### WHAT THIS TASK INVOLVES
Output all of the data exactly as it appears, but leave out any pictures it contains.

Page images and extracted text

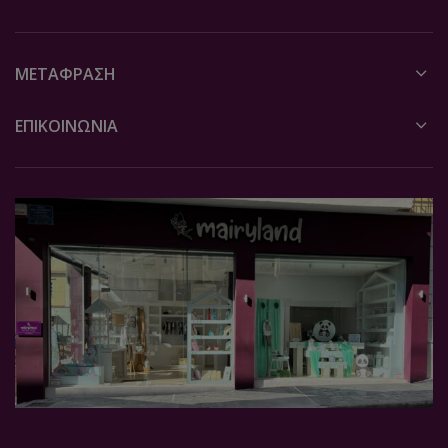
ΜΕΤΆΦΡΑΣΗ
ΕΠΙΚΟΙΝΩΝΙΑ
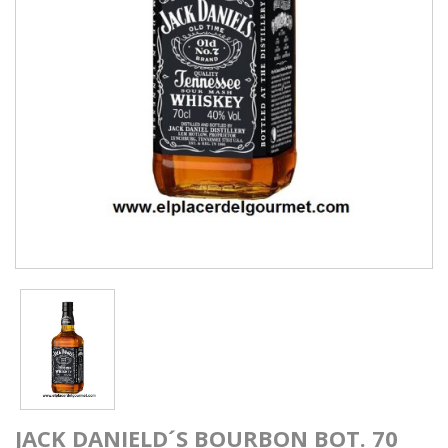
JACK DANIELD´S BOURBON BOT. 70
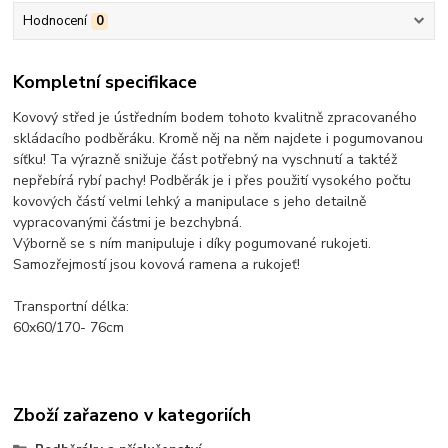
Hodnocení
0
Kompletní specifikace
Kovový střed je ústředním bodem tohoto kvalitně zpracovaného
skládacího podběráku. Kromě něj na něm najdete i pogumovanou
síťku! Ta výrazně snižuje část potřebný na vyschnutí a taktéž
nepřebírá rybí pachy! Podběrák je i přes použití vysokého počtu
kovových částí velmi lehký a manipulace s jeho detailně
vypracovanými částmi je bezchybná.
Výborně se s ním manipuluje i díky pogumované rukojeti.
Samozřejmostí jsou kovová ramena a rukojeť!
Transportní délka:
60x60/170- 76cm
Zboží zařazeno v kategoriích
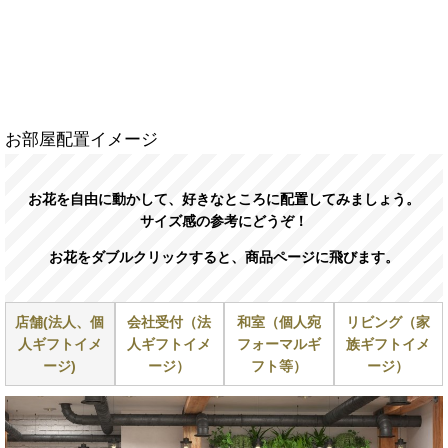
お部屋配置イメージ
お花を自由に動かして、好きなところに配置してみましょう。
サイズ感の参考にどうぞ！
お花をダブルクリックすると、商品ページに飛びます。
店舗(法人、個
会社受付（法
和室（個人宛
リビング（家
人ギフトイメ
人ギフトイメ
フォーマルギ
族ギフトイメ
ージ)
ージ）
フト等）
ージ）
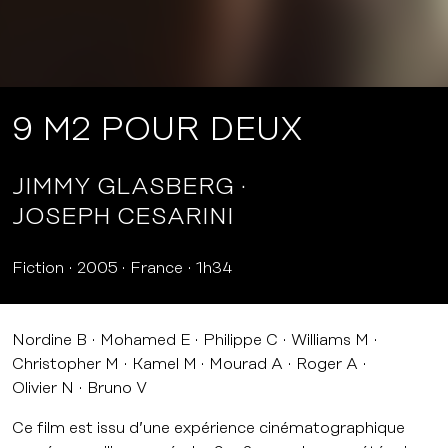
9 M2 POUR DEUX
JIMMY GLASBERG
JOSEPH CESARINI
Fiction
2005
France
1h34
Nordine B
Mohamed E
Philippe C
Williams M
Christopher M
Kamel M
Mourad A
Roger A
Olivier N
Bruno V
Ce film est issu d’une expérience cinématographique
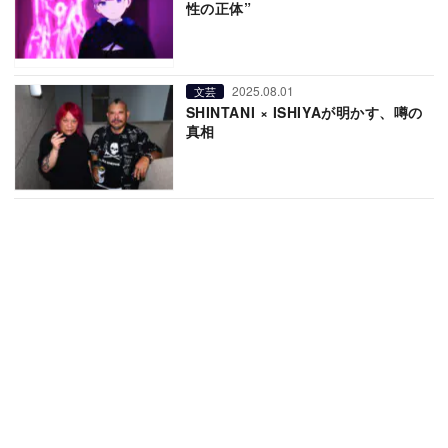
性の正体”
2025.08.01
文芸
SHINTANI × ISHIYAが明かす、噂の
真相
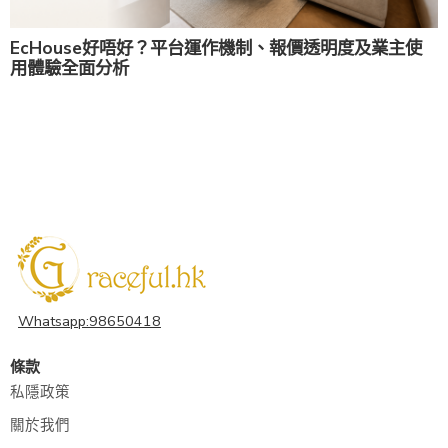
EcHouse好唔好？平台運作機制、報價透明度及業主使
用體驗全面分析
Whatsapp:98650418
條款
私隱政策
關於我們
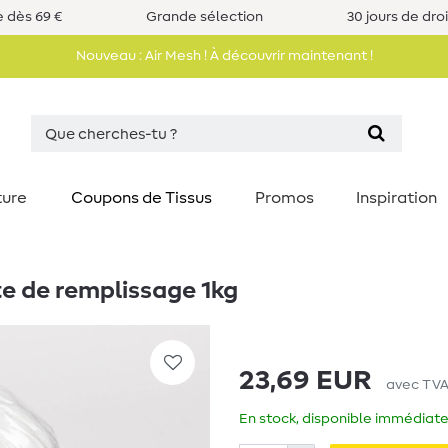
e dès 69 €
Grande sélection
30 jours de dro
Nouveau : Air Mesh ! À découvrir maintenant !
ture
Coupons de Tissus
Promos
Inspiration
e de remplissage 1kg
23,69 EUR
avec TV
En stock, disponible immédiate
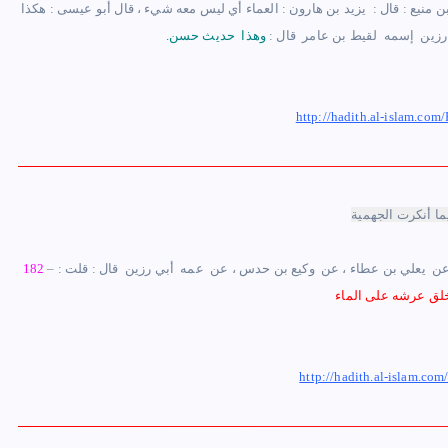
ن منيع ‏: ‏قال : ‏ ‏يزيد بن هارون : ‏العماء أي ليس معه شيء ،‏ ‏قال ‏أبو عيسى :‏ ‏هكذا
رزين ‏ ‏إسمه ‏ ‏لقيط بن عامر ‏ ‏قال :
وهذا ‏ ‏حديث حسن.
http://hadith.al-islam.
ما أنكرت الجهمية
 عن ‏ ‏يعلي بن عطاء ‏، عن ‏ ‏وكيع بن حدس ‏، عن ‏ ‏عمه ‏ ‏أبي رزين ‏ ‏قال :‏ ‏قلت :
182
http://hadith.al-islam.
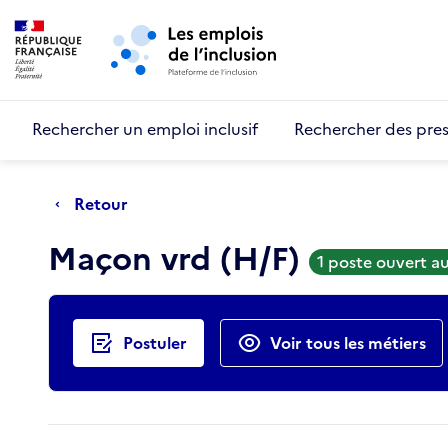
Retour au début de la page
Panneau de gestion des cookies
Aller au menu principal
Aller au contenu principal
Rechercher un emploi inclusif
Rechercher des pres
Retour
Maçon vrd (H/F)
1 poste ouvert a
Actions rapides
Postuler
Voir tous les métiers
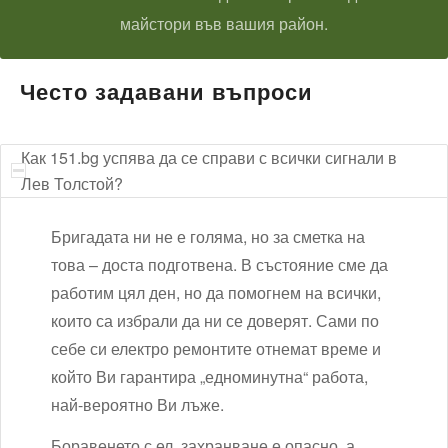
майстори във вашия район.
Често задавани въпроси
Как 151.bg успява да се справи с всички сигнали в
Лев Толстой?
Бригадата ни не е голяма, но за сметка на
това – доста подготвена. В състояние сме да
работим цял ден, но да помогнем на всички,
които са избрали да ни се доверят. Сами по
себе си електро ремонтите отнемат време и
който Ви гарантира „едноминутна“ работа,
най-вероятно Ви лъже.
Боравенето с ел. захранване е опасно, а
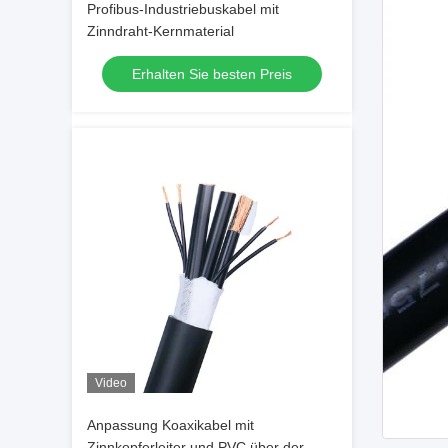
Profibus-Industriebuskabel mit
Zinndraht-Kernmaterial
Erhalten Sie besten Preis
Video
Anpassung Koaxikabel mit
Zinnkopferleiter und PVC über der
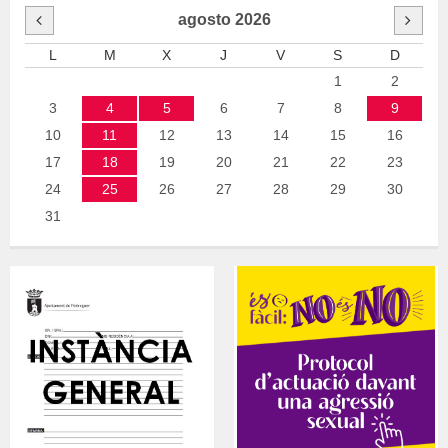
agosto
2026
L
M
X
J
V
S
D
1
2
3
4
5
6
7
8
9
10
11
12
13
14
15
16
17
18
19
20
21
22
23
24
25
26
27
28
29
30
31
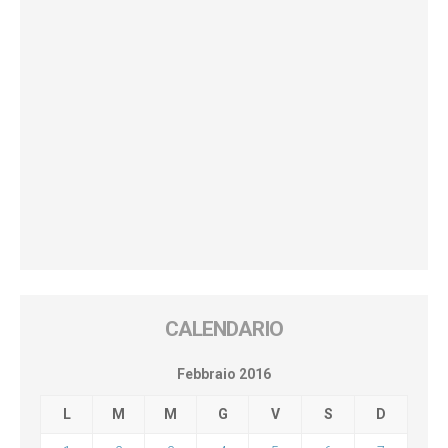
CALENDARIO
Febbraio 2016
L
M
M
G
V
S
D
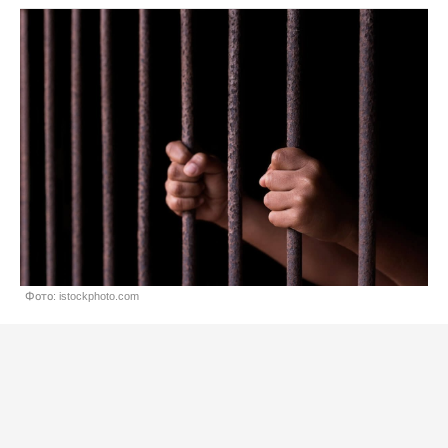
Фото: istockphoto.com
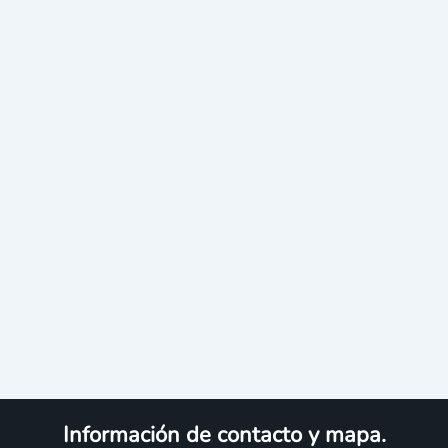
Información de contacto y mapa.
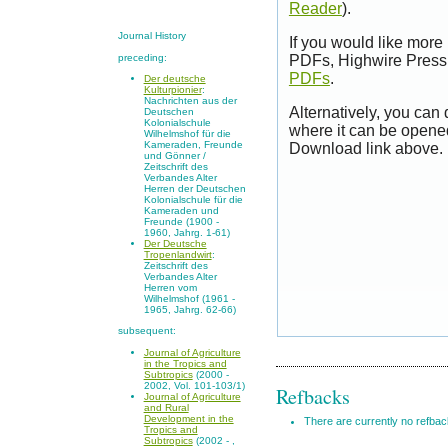
Reader
).
Journal History
If you would like more
preceding:
PDFs, Highwire Press 
PDFs
.
Der deutsche
Kulturpionier
:
Nachrichten aus der
Alternatively, you can
Deutschen
Kolonialschule
where it can be opene
Wilhelmshof für die
Kameraden, Freunde
Download link above.
und Gönner /
Zeitschrift des
Verbandes Alter
Herren der Deutschen
Kolonialschule für die
Kameraden und
Freunde (1900 -
1960, Jahrg. 1-61)
Der Deutsche
Tropenlandwirt
:
Zeitschrift des
Verbandes Alter
Herren vom
Wilhelmshof (1961 -
1965, Jahrg. 62-66)
subsequent:
Journal of Agriculture
in the Tropics and
Subtropics
(2000 -
2002, Vol. 101-103/1)
Refbacks
Journal of Agriculture
and Rural
Development in the
There are currently no refbac
Tropics and
Subtropics
(2002 - ,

### FINISHED EXERCISE
ΜΕΤΆΦΡΑΣΗ
ΕΠΙΚΟΙΝΩΝΙΑ
JACK DANIELD´S BOURBON BOT. 70
Hodnocení
0
Kompletní specifikace
Kovový střed je ústředním bodem tohoto kvalitně zpracovaného
skládacího podběráku. Kromě něj na něm najdete i pogumovanou
síťku! Ta výrazně snižuje část potřebný na vyschnutí a taktéž
nepřebírá rybí pachy! Podběrák je i přes použití vysokého počtu
kovových částí velmi lehký a manipulace s jeho detailně
vypracovanými částmi je bezchybná.
Výborně se s ním manipuluje i díky pogumované rukojeti.
Samozřejmostí jsou kovová ramena a rukojeť!
Transportní délka:
60x60/170- 76cm
Zboží zařazeno v kategoriích
お部屋配置イメージ
お花を自由に動かして、好きなところに配置してみましょう。
サイズ感の参考にどうぞ！
お花をダブルクリックすると、商品ページに飛びます。
店舗(法人、個
会社受付（法
和室（個人宛
リビング（家
人ギフトイメ
人ギフトイメ
フォーマルギ
族ギフトイメ
ージ)
ージ）
フト等）
ージ）
9 M2 POUR DEUX
JIMMY GLASBERG
JOSEPH CESARINI
Fiction
2005
France
1h34
Nordine B
Mohamed E
Philippe C
Williams M
Christopher M
Kamel M
Mourad A
Roger A
Olivier N
Bruno V
Ce film est issu d’une expérience cinématographique
性の正体”
2025.08.01
文芸
SHINTANI × ISHIYAが明かす、噂の
真相
EcHouse好唔好？平台運作機制、報價透明度及業主使
用體驗全面分析
Whatsapp:98650418
條款
私隱政策
關於我們
e dès 69 €
Grande sélection
30 jours de dro
Nouveau : Air Mesh ! À découvrir maintenant !
ture
Coupons de Tissus
Promos
Inspiration
e de remplissage 1kg
23,69 EUR
avec TV
En stock, disponible immédiate
ن منيع ‏: ‏قال : ‏ ‏يزيد بن هارون : ‏العماء أي ليس معه شيء ،‏ ‏قال ‏أبو عيسى :‏ ‏هكذا
رزين ‏ ‏إسمه ‏ ‏لقيط بن عامر ‏ ‏قال :
وهذا ‏ ‏حديث حسن.
http://hadith.al-islam.
ما أنكرت الجهمية
 عن ‏ ‏يعلي بن عطاء ‏، عن ‏ ‏وكيع بن حدس ‏، عن ‏ ‏عمه ‏ ‏أبي رزين ‏ ‏قال :‏ ‏قلت :
182
http://hadith.al-islam.
Retour au début de la page
Panneau de gestion des cookies
Aller au menu principal
Aller au contenu principal
Rechercher un emploi inclusif
Rechercher des pres
Retour
Maçon vrd (H/F)
1 poste ouvert a
Actions rapides
Postuler
Voir tous les métiers
майстори във вашия район.
Често задавани въпроси
Как 151.bg успява да се справи с всички сигнали в
Лев Толстой?
Бригадата ни не е голяма, но за сметка на
това – доста подготвена. В състояние сме да
работим цял ден, но да помогнем на всички,
които са избрали да ни се доверят. Сами по
себе си електро ремонтите отнемат време и
който Ви гарантира „едноминутна“ работа,
най-вероятно Ви лъже.
Боравенето с ел. захранване е опасно, а
Profibus-Industriebuskabel mit
Zinndraht-Kernmaterial
Erhalten Sie besten Preis
Video
Anpassung Koaxikabel mit
Zinnkopferleiter und PVC über der
agosto
2026
L
M
X
J
V
S
D
1
2
3
4
5
6
7
8
9
10
11
12
13
14
15
16
17
18
19
20
21
22
23
24
25
26
27
28
29
30
31
CALENDARIO
Febbraio 2016
L
M
M
G
V
S
D
Фото: istockphoto.com
Información de contacto y mapa.
Reader
).
Journal History
If you would like more
preceding:
PDFs, Highwire Press 
PDFs
.
Der deutsche
Kulturpionier
:
Nachrichten aus der
Alternatively, you can
Deutschen
Kolonialschule
where it can be opene
Wilhelmshof für die
Kameraden, Freunde
Download link above.
und Gönner /
Zeitschrift des
Verbandes Alter
Herren der Deutschen
Kolonialschule für die
Kameraden und
Freunde (1900 -
1960, Jahrg. 1-61)
Der Deutsche
Tropenlandwirt
:
Zeitschrift des
Verbandes Alter
Herren vom
Wilhelmshof (1961 -
1965, Jahrg. 62-66)
subsequent:
Journal of Agriculture
in the Tropics and
Subtropics
(2000 -
2002, Vol. 101-103/1)
Refbacks
Journal of Agriculture
and Rural
Development in the
There are currently no refbac
Tropics and
Subtropics
(2002 - ,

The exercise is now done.